Fakat yine uzun sürmez akademisyenliği Arık’ın, onun aklında hep Anadolu’ya hizmet vardır. Lakin bu sefer siyasi olarak giriştiği bu hamle ile Demokrat Parti listesinden bağımsız Seyhan vekili olacaktır 1950 yılında.

1953 Türkiye Köylü Partisi Kongresi, Prof. Remzi Oğuz Arık, İnönü’ye bilgi veriyor. Sağda Kemal Satır

Babam yapılan daveti kabul ederek Demokrat Parti kontenjanından Adana vekili seçildi. Ama bir müddet sonra fikirlerine uygun olmadığını anladığı için ayrılarak Köylü Partisi’ni kurdu. 

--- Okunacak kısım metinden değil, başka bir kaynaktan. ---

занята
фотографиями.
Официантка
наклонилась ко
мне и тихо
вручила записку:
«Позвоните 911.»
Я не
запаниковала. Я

Paris eğitiminde etkilendiği sol görüşlerin de etkisi vardı bu parti girişimine neden olan. Bir yandan da Atatürk’ün yetiştirdiği kuşaklar gibi milliyetçi idi ama bunların anladığı milliyetçilik başka bir şey… Yani Dünya’daki genel nasyonalizm anlayışından farklı olarak, “Halkçılık” yönü ağır basan bir düşünceydi. Köylü Partisi’ni kurması da bu nedenleydi. 

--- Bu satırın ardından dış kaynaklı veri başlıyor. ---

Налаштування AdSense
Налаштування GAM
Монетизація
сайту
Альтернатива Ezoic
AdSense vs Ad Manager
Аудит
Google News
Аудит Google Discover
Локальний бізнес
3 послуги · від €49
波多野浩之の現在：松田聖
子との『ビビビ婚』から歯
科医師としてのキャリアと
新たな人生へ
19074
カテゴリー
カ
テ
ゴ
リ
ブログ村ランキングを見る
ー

Gerçekten de Remzi Oğuz, siyaseten tam karşılığını bulamamış olacak ki 2 sene sonra 3 vekil arkadaşıyla Demokrat Parti’den istifa edip genel başkanlığını yapacağı Türkiye Köylü Partisi’ni kurar arkadaşlarıyla. 

19 Mayıs 1952 tarihinde kurdukları partiyle farklı bir siyasi söylem geliştirmeye başladılar. Arık’ın teorize ettiği “Anadoluculuk” fikirlerine göre ülkenin temel sosyal ve kültürel sorunlarının çözümü ancak köylülerin eğitimi ve ekonomik kalkınmasından geçmekteydi. Bu şiarla yola çıkarlar ve il il öncelikle köylerden başlayarak örgütlenmeye başlarlar. Mecliste koltuk sayıları 6’ya çıkarken, onlar da köylücülük olarak da tanımlandırılan hareketlerini mecliste hararetle anlatmaya devam ederler.

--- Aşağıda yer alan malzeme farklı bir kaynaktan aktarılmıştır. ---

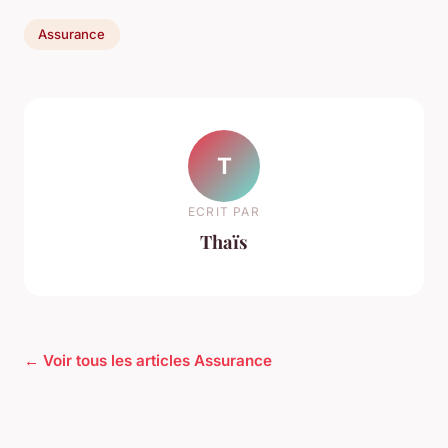
Assurance
T
ECRIT PAR
Thaïs
← Voir tous les articles Assurance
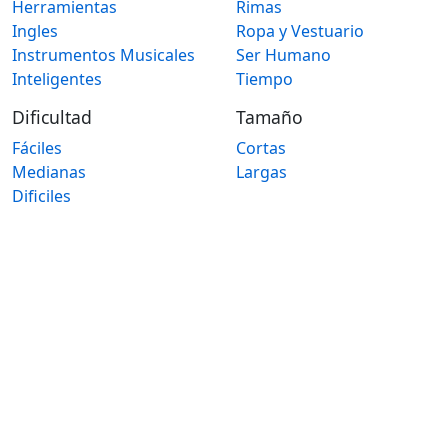
Herramientas
Rimas
Ingles
Ropa y Vestuario
Instrumentos Musicales
Ser Humano
Inteligentes
Tiempo
Dificultad
Tamaño
Fáciles
Cortas
Medianas
Largas
Dificiles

Remzi Oğuz Arık 3 Nisan 1954’te Adana’dan Ankara’ya dönerken uçağı havada patlayarak düşer.

Remzi Oğuz Bey’in 3 Nisan 1954’te seçim çalışmaları için gittiği Adana’dan Ankara’ya dönerken uçak kazasında hayatını kaybetmesiyle büyük moral kaybı yaşayan parti bir ay sonra girdiği ilk genel seçimlerde % 0.6 alarak hezimete uğrar. Birkaç sene sonra da başka bir partiyle birleşerek siyasi faaliyetine son verir.

Partileri muvaffak olamasa da Türk siyasetinde iz bırakır ve köylücülük fikirleri partilerin programlarına girer, düşünce tarzı olarak değer kazanır.

Remzi Oğuz Arık, partisinin büyük bir heyecanla beklediği genel seçimlere bir ay kala seçim çalışmaları için gittiği Adana’dan THY ait 13.40 seferini yapan ARK isminde Dacota tipi yolcu uçağıyla havalanmasından 10 dakika sonra gerçekleşen kaza nedeniyle hayata veda etmişti.

İlk Türk uçak kazası olarak tarihe geçmiş olan bu kazada uçak, Toros eteklerinde Kurttepe mevkinde havada infilak ederek düştü ve 15 kilometrelik alana yayılan uçak 25 kişiye mezar oldu.

Kazaya da kısaca değineyim. Ben Adana’dan dönmesini bekliyordum, uçaktan karşılamak üzere, 16 yaşında idim ve düştüğü haber verildi. Ertesi gün de Devlet Hava Yolları Umum Müdürü Rıza Çerçel bey beyanat verdi; ‘‘Bizim bu tip uçaklarda böyle bir kaza olması mümkün değil çünkü havada infilak etmiş. Hava berraktı, dış etki olmadan böyle bir şey olmazdı” diyor.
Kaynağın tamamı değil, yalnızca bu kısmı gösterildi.